Hermanas de la Sagrada Familia de Nazaret

Moria, la montaña de la fe totalmente libre (Gen 22,1-18)

Toma a tu hijo único, el que tanto amas, a Isaac; ve a la región de Moria, y ofrécelo en holocausto sobre la montaña que yo te indicaré.

En nuestro texto aparece una montaña sin nombre, que se encuentra en una región que no está marcada en los mapas topográficos de Palestina, es decir, en la tierra de Moria. En hebreo, el término “Moria” está relacionado con verbos como “temer” o “ver”. Estos verbos aparecen varias veces en el texto, especialmente en su sorprendente conclusión.

El nombre del Monte Moria aparece nuevamente en el Segundo Libro de las Crónicas, cuando aprendemos que «Salomón comenzó a construir la Casa del Señor en Jerusalén, sobre el Monte Moria». (2 Cro 3,1) Una tradición muy antigua presente en la propia Biblia identifica estos dos lugares: el Moria de Abraham y el Moria de Salomón.
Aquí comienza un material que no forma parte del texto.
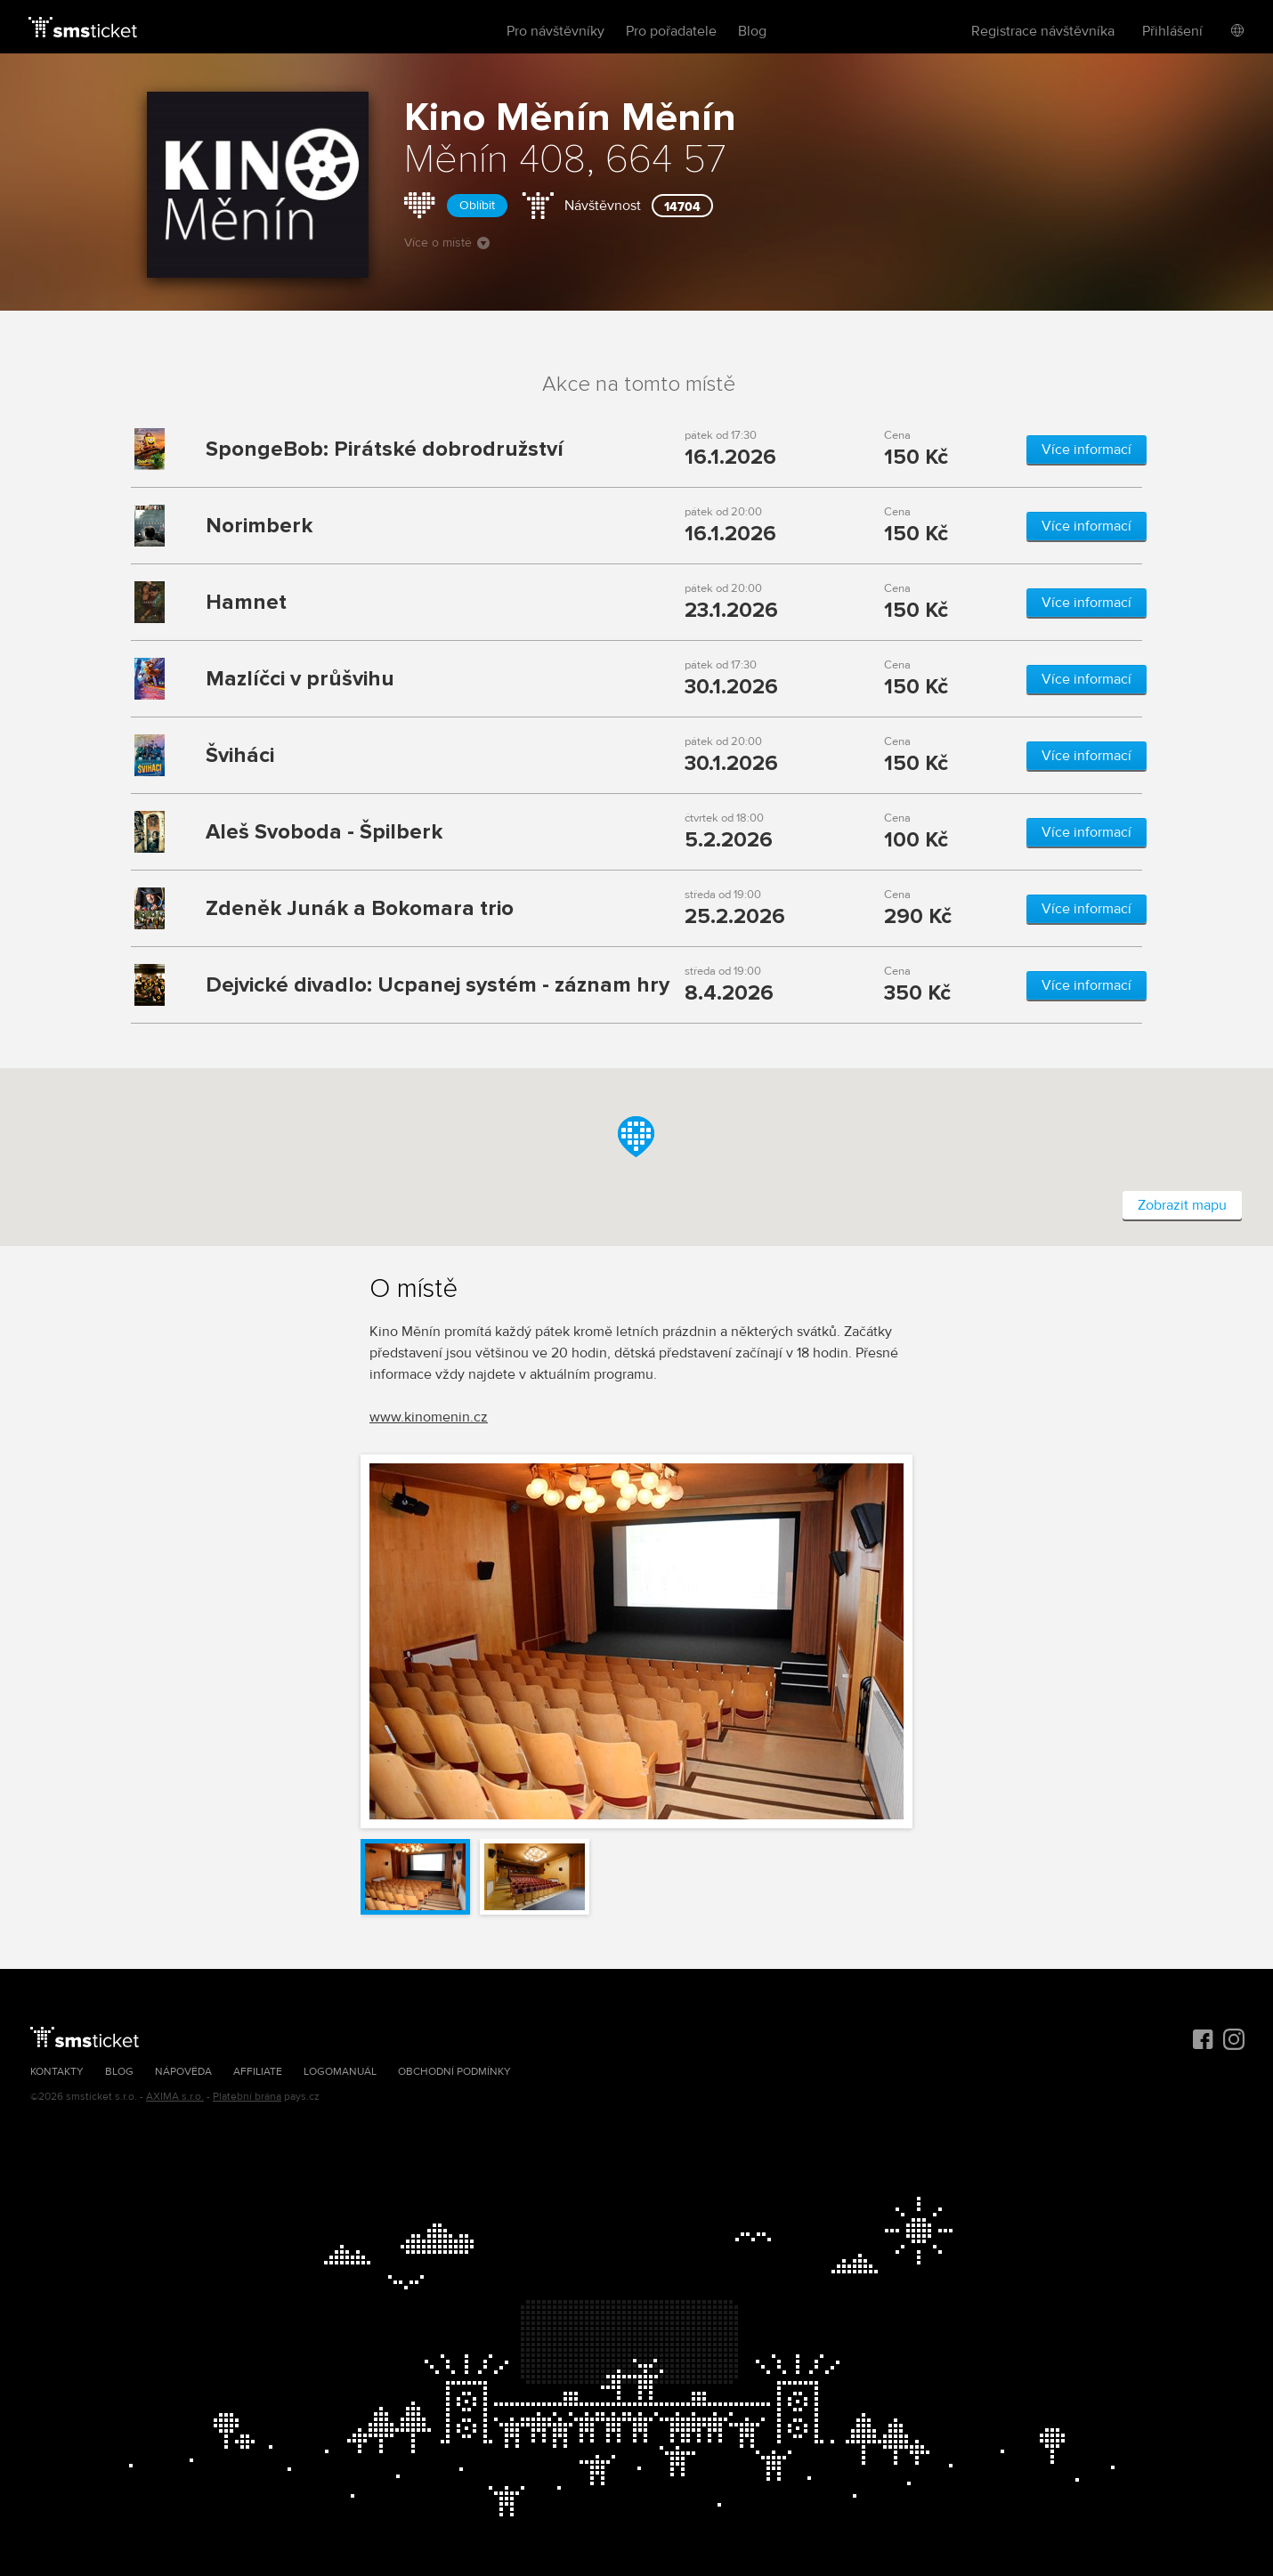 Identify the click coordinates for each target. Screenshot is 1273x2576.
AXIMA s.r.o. (175, 2096)
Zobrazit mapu (1182, 1205)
Las tradiciones judía y cristiana afirman unánimemente que el altar del holocausto en el templo de Jerusalén se encontraba exactamente en el lugar donde, muchos siglos antes, Abraham con el corazón quebrantado, había ido con la intención de sacrificar a su hijo único.

Si alguna vez hemos peregrinado a Tierra Santa, seguramente recordamos la impresionante vista de la cúpula dorada de la famosa Mezquita de Omar, construida en el siglo VII en el lugar donde estaba el antiguo templo de Jerusalén. Este es un lugar sagrado para los musulmanes que, según su tradición, creen que el profeta Mahoma ascendió al cielo desde allí. Vemos, por tanto, que la montaña de Abraham, el Monte Moria, es importante para las tres grandes religiones monoteístas. El Moria para judíos, musulmanes y cristianos se convierte es un símbolo de fe. Una fe que encontramos muchas veces en la Biblia, es decir, una fe que no es fácil ni obvia, sino más similar a una lucha, a una búsqueda que involucra a todo el ser humano, una fe que conoce las tinieblas y el silencio de Dios. Pero una fe, que al final conduce a la luz.

Volvamos a nuestro texto. Dios, que primero le dio a Abraham un hijo, el único hijo de la promesa, ahora, como sin motivo (Dios no dice por qué), se lo quita. Abraham, obediente a Dios, parte. No pregunta nada. Tres días de viaje, tres días de silencio… El silencio de Dios, el silencio de Abraham, el silencio de Isaac. Y de repente este silencio conmovedor se ve interrumpido por la pregunta del chico. Entonces, comienza un breve y conmovedor diálogo entre hijo y padre. “Isaac rompió el silencio y dijo a su padre Abraham: «¡Padre!». El respondió: «Sí, hijo mío». «Tenemos el fuego y la leña, continuó Isaac, pero ¿dónde está el cordero para el holocausto?».  «Dios proveerá el cordero para el holocausto», respondió Abraham. Y siguieron caminando los dos juntos.”

Al tercer día, Abraham ya estaba en el monte de la prueba. Dios sigue en silencio, parece contradecirse. Da y quita al hijo de la promesa. ¿No nos vienen aquí a la mente las palabras de Job, cuando, ante sucesivas experiencias trágicas en su vida, dice: «El Señor me lo dio y el Señor me lo quitó: ¡bendito sea el nombre del Señor!». (Job1, 21) En este momento trágico y solemne, Abraham actúa como lo haría un sacerdote: construye un altar, coloca encima la leña, ata a su hijo y saca el cuchillo del sacrificio… Pero en este instante, ante la fe ilimitada de Abraham, Dios interviene, rompe su silencio devolviendo a Isaac a Abraham. En ese preciso momento, toma pleno sentido la palabra, Isaac se convirtió verdaderamente en el hijo de la promesa.

En la cima del Monte Moria, Abraham demostró su fe con total libertad. Recibió todo de Dios y estaba dispuesto a dárselo todo a Dios, sin cuestionar, sin protestar, sin dudar. Experimentó nuevamente la inmensidad de los dones de Dios. Dios no nos quita nada nunca, sino que siempre nos lo da todo.